Articles and Analysis


Regression Analysis of the Democratic Race

Topics: Barack Obama , Exit Polls , Hillary Clinton , Jay Cost , NY Times

Over the last few days, a number of political scientist bloggers have turned their statistical firepower on the Democratic presidential race, producing some analyses that are both tantalizing in their implications and confusing for those unfamiliar with multiple regression analysis. The most interesting posts come from Brendan Nyhan, Jay Cost and DailyKos diarist Poblano. Other than pointing you to their efforts, here are a few thoughts.

In many ways, the Democratic contest is the perfect problem for multiple regression analysis. Many different important variables appear to be strongly related candidate support: race and ethnicity, gender, age, socio-economic status and whether voters participate in a primary or caucus (to name just the most obvious). We are really interested in understanding the independent effects of each of these factors. You can see crude efforts along these lines in the exit poll tabulations: How does vote preference vary by gender or age, for example, once we control for race? The promise of multiple regression is the ability to estimate the independent effects for a large number of different variables on vote choice while controlling for all of them simultaneously.

Another tempting feature of multiple regression analysis -- at least in theory -- is the ability to take a model that does a good job predicting the Obama-Clinton vote looking backwards, plug values for the upcoming contests for each of the variables into the model (race, gender, age, etc) and attempt to predict the outcomes. The lure of predicting "what might happen at the end of an active campaign" (as Poblano put it), is what led Bill Kristol to cite Poblano in his New York Times column. Obviously, if it were possible, we would all like to use hard data to anticipate what might happen in Ohio, Texas or Pennsylvania.

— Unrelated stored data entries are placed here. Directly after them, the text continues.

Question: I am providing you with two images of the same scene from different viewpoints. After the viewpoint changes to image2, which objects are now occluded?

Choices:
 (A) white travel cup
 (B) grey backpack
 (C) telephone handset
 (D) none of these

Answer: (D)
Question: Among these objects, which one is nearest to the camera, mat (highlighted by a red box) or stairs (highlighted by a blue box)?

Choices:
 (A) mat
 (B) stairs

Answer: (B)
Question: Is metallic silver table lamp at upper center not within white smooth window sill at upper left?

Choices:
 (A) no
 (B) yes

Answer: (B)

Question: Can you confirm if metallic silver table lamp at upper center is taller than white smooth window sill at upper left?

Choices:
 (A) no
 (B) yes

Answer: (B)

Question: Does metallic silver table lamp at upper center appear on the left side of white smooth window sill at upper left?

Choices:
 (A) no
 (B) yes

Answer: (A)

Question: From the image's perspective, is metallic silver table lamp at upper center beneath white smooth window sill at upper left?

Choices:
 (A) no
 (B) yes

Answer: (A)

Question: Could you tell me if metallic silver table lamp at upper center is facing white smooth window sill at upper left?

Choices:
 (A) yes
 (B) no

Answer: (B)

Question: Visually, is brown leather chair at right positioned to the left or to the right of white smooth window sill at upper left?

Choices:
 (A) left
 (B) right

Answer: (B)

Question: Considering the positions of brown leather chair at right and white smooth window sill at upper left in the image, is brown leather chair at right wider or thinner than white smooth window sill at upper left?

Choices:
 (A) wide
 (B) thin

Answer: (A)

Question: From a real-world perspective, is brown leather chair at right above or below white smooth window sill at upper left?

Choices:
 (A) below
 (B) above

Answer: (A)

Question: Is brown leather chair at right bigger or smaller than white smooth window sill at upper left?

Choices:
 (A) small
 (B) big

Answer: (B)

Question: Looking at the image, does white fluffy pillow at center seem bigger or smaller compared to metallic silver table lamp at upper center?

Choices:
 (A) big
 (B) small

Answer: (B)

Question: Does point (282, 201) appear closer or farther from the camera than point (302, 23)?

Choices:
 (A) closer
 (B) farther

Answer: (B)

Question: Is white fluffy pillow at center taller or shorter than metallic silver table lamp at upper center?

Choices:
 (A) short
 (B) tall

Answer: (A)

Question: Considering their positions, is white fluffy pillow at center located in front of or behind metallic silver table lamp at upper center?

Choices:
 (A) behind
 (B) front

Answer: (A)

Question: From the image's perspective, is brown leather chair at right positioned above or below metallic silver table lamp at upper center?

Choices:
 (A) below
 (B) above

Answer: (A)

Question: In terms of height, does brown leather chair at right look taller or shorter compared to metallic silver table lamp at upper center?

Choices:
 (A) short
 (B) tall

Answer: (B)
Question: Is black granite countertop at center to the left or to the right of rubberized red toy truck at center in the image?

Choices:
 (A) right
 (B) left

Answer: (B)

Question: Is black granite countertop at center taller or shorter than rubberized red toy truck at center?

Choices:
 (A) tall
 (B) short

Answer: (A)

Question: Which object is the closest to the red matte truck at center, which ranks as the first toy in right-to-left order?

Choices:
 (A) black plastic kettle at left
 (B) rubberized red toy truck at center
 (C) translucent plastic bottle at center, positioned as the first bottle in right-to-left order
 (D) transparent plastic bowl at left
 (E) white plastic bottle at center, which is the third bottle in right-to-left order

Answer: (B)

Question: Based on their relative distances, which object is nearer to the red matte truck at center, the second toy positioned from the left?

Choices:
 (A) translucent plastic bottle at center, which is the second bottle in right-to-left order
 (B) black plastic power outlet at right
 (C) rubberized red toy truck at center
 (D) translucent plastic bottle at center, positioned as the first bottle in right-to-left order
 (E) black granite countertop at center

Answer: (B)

At the same time, the efforts by the aforementioned bloggers also demonstrate just how complex and challenging multiple regression analysis can be when applied to real world problems using real world data. Here are three reasons to be cautious about interpreting the models linked to above:

1) The data are imperfect. As Jay Cost explains, we have a choice between two kinds of data. "Micro-level" exit poll data and "macro-level" data from statewide results. Exit polls collect data on the vote preferences and characteristics of individual voters. That level of data is idea, since we want to understand how individuals vote (not states or counties). Unfortunately, for now, only the subgroup exit poll tabulations are available and not for all states. The networks have not conducted "entrance polls" for most of the smaller caucus states.

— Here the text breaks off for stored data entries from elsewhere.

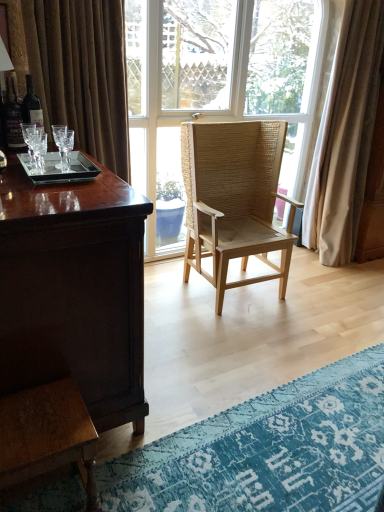 Question: Can we say shiny brown wood desk at left lies outside natural woven wood chair at center?

Choices:
 (A) no
 (B) yes

Answer: (B)

Question: Is shiny brown wood desk at left placed right next to natural woven wood chair at center?

Choices:
 (A) yes
 (B) no

Answer: (B)

Question: Considering the relative sizes of shiny brown wood desk at left and natural woven wood chair at center in the image provided, is shiny brown wood desk at left smaller than natural woven wood chair at center?

Choices:
 (A) yes
 (B) no

Answer: (B)

Question: Is shiny brown wood desk at left wider than natural woven wood chair at center?

Choices:
 (A) no
 (B) yes

Answer: (A)

Question: Considering the relative positions of shiny brown wood desk at left and natural woven wood chair at center in the image provided, is shiny brown wood desk at left behind natural woven wood chair at center?

Choices:
 (A) yes
 (B) no

Answer: (B)

Question: In terms of height, does dark glass bottle at left look taller or shorter compared to beige fabric curtain at right?

Choices:
 (A) tall
 (B) short

Answer: (B)

Question: From the image's perspective, is dark glass bottle at left located above or below beige fabric curtain at right?

Choices:
 (A) below
 (B) above

Answer: (A)

Question: From a real-world perspective, is dark glass bottle at left above or below beige fabric curtain at right?

Choices:
 (A) above
 (B) below

Answer: (A)

Question: Is point (26, 93) closer or farther from the camera than point (334, 96)?

Choices:
 (A) closer
 (B) farther

Answer: (A)

Question: Considering the positions of blue textured rug at lower right and natural woven wood chair at center in the image, is blue textured rug at lower right wider or thinner than natural woven wood chair at center?

Choices:
 (A) wide
 (B) thin

Answer: (A)

Question: From their relative heights in the image, would you say blue textured rug at lower right is taller or shorter than natural woven wood chair at center?

Choices:
 (A) tall
 (B) short

Answer: (B)

Question: Is blue textured rug at lower right spatially inside natural woven wood chair at center, or outside of it?

Choices:
 (A) inside
 (B) outside

Answer: (B)

Question: Considering their positions, is blue textured rug at lower right located in front of or behind natural woven wood chair at center?

Choices:
 (A) behind
 (B) front

Answer: (B)

Question: Would you say beige fabric curtain at right is to the left or to the right of shiny brown wood desk at left in the picture?

Choices:
 (A) left
 (B) right

Answer: (B)

Question: In terms of size, does beige fabric curtain at right appear bigger or smaller than shiny brown wood desk at left?

Choices:
 (A) big
 (B) small

Answer: (B)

Data is plentiful at the aggregate level (mostly states) but far less precise. One problem is that Census data (on race, age, religion or socio-economic status) is based on the total population rather than those who participated in the Democratic primaries or caucuses. We also have a relatively small number of states to consider, and we have to deal with the statistical problem that populations sizes vary considerably from state to state.

2) The models are poor predictors of the future. The limitations of the data are one reason why these sorts of regression models make for poor predictors of future outcomes. Consider the predictive accuracy of Poblano's model. He says it explained 95% of the variation in 26 states that voted through February 5 and reports estimates that predicted Obama's actual share of the vote within these states "within an average of two points." However, as TNR's Josh Patashnik points out, the model overestimated Obama's support in Louisiana (+11 points) and Nebraska (+8) and understated it in Washington (-14) and Maine (-7). The reason is something statisticians call "overfitting" "overestimation". The number of variables in Poblano's model (9) was large relative to the number of cases involved (26 states). So the "fit" of Poblano's model to the past data is deceiving because it is, in essence, too good. The 95% of variance explained is unique to those 26 states and thus does not generalize to predict the results in other states with anywhere near as much precision.

Reducing the number of variables does not solve the problem, it just makes the "fit" of the model to the existing data less predictive (though more realistic). Jay Cost explains why his own model is a decent vehicle for explaining the existing data but a poor predictor of future outcomes:

The model's predictive power (69%) is very high from a certain perspective. From another perspective, though, its accuracy is not great enough to [allow for] "publishable" predictions - not when candidates are often separated by tiny margins.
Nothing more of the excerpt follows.